Start of TASK DATA

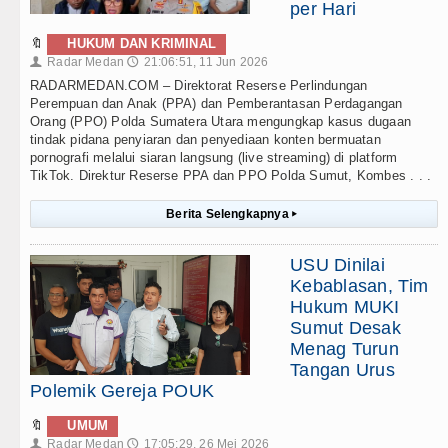
per Hari
🔖
HUKUM DAN KRIMINAL
Radar Medan
21:06:51, 11 Jun 2026
👤
🕔
RADARMEDAN.COM – Direktorat Reserse Perlindungan
Perempuan dan Anak (PPA) dan Pemberantasan Perdagangan
Orang (PPO) Polda Sumatera Utara mengungkap kasus dugaan
tindak pidana penyiaran dan penyediaan konten bermuatan
pornografi melalui siaran langsung (live streaming) di platform
TikTok. Direktur Reserse PPA dan PPO Polda Sumut, Kombes . . .
Berita Selengkapnya
▸
USU Dinilai
Kebablasan, Tim
Hukum MUKI
Sumut Desak
Menag Turun
Tangan Urus
Polemik Gereja POUK
🔖
UMUM
Radar Medan
17:05:29, 26 Mei 2026
👤
🕔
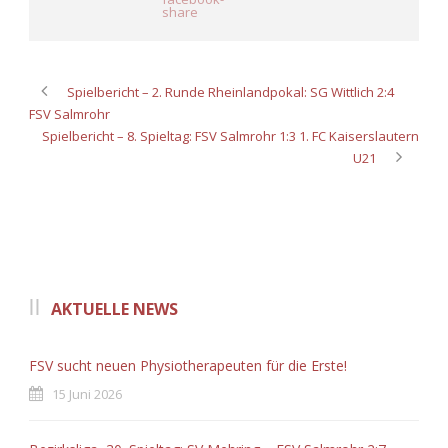
Spielbericht – 2. Runde Rheinlandpokal: SG Wittlich 2:4
FSV Salmrohr
Spielbericht – 8. Spieltag: FSV Salmrohr 1:3 1. FC Kaiserslautern
U21
AKTUELLE NEWS
FSV sucht neuen Physiotherapeuten für die Erste!
15 Juni 2026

End of TASK DATA

## EXERCISE
From the records above, pull every line that has the string "Reserse" and copy it.

## EXERCISE RESULT
RADARMEDAN.COM – Direktorat Reserse Perlindungan
TikTok. Direktur Reserse PPA dan PPO Polda Sumut, Kombes . . .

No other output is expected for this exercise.